L’hôtel que choisit Sally avait une façade plaquée de panneaux d’acier tachés de rouille et fixés par des boulons chromés, un style que Kumiko avait déjà vu à Tokyo et qu’elle trouvait passablement démodé.
Leur chambre était vaste et grise, une douzaine de teintes de gris. Après avoir verrouillé la porte, Sally se dirigea droit vers le lit, retira son blouson et s’allongea.

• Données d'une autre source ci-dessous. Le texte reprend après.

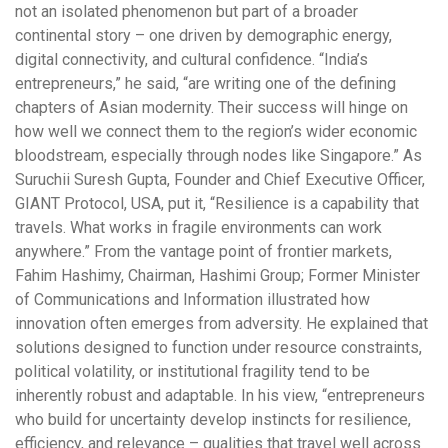
not an isolated phenomenon but part of a broader
continental story – one driven by demographic energy,
digital connectivity, and cultural confidence. “India’s
entrepreneurs,” he said, “are writing one of the defining
chapters of Asian modernity. Their success will hinge on
how well we connect them to the region’s wider economic
bloodstream, especially through nodes like Singapore.” As
Suruchii Suresh Gupta, Founder and Chief Executive Officer,
GIANT Protocol, USA, put it, “Resilience is a capability that
travels. What works in fragile environments can work
anywhere.” From the vantage point of frontier markets,
Fahim Hashimy, Chairman, Hashimi Group; Former Minister
of Communications and Information illustrated how
innovation often emerges from adversity. He explained that
solutions designed to function under resource constraints,
political volatility, or institutional fragility tend to be
inherently robust and adaptable. In his view, “entrepreneurs
who build for uncertainty develop instincts for resilience,
efficiency, and relevance – qualities that travel well across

— Tu n’as pas de sac, remarqua Kumiko.
Sally se redressa pour ôter ses bottes.
— J’ai de quoi en acheter un quand j’en aurai besoin. T’es fatiguée ?
— Non.
— Moi, si.
Elle fit passer son chandail noir par-dessus sa tête. Elle avait des petits seins, avec des aréoles roses tirant sur le brun ; une cicatrice partait de sous le mamelon gauche pour disparaître sous la taille de son jean.

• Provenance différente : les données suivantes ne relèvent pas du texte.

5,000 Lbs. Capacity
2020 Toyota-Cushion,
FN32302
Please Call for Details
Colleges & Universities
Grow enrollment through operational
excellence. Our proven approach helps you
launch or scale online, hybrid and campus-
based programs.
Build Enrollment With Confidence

Kumiko regarda la balafre.
— T’as été blessée.
Sally baissa les yeux.
— Oui.
— Pourquoi ne te l’es-tu pas fait retirer ?
— Parfois, c’est utile de se rappeler.
— Qu’on a été blessée ?
— Qu’on a été stupide.
Gris sur gris. Incapable de dormir, Kumiko arpentait la moquette grise. Il y avait dans cette chambre quelque chose de vampirique, un trait sans doute partagé avec des millions de chambres similaires, comme si cet anonymat incroyablement lisse absorbait sa personnalité ; seuls quelques fragments émergeaient, la voix de ses parents en pleine dispute, les visages des secrétaires de son père vêtus de noir…
Sally dormait, visage au masque lisse. La vue par la fenêtre n’évoquait rien à Kumiko. Elle contemplait seulement une cité qui n’était pas Tokyo ni Londres, vaste amoncellement générique qui était pour son siècle le paradigme de la réalité urbaine.

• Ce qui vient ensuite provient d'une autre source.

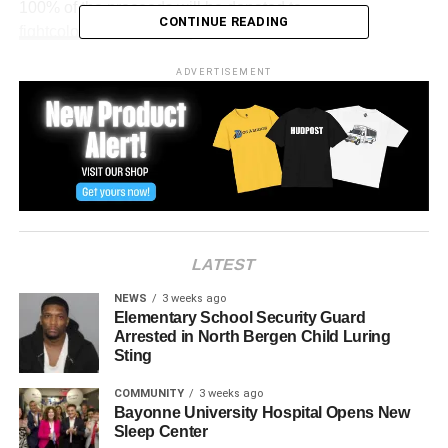
100% of the proceeds will be donated to
CONTINUE READING
fightcolorectalcancer.org
.
The department is having fun with the cause posting this
ADVERTISEMENT
meme on their official Facebook Page.
LATEST
NEWS
3 weeks ago
Elementary School Security Guard
Arrested in North Bergen Child Luring
Sting
COMMUNITY
3 weeks ago
Bayonne University Hospital Opens New
Sleep Center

Peut-être qu’elle dormit aussi, Kumiko, même si ensuite elle n’en fut plus certaine. Elle regarda Sally commander articles de toilette et sous-vêtements en tapant sa commande sur la vidéo du chevet. On la livra alors que Kumiko était sous la douche.
— Dépêche-toi de t’habiller, dit Sally, derrière la porte, on va voir le patron.
— Quel patron ? demanda Kumiko, mais Sally ne l’avait pas entendue.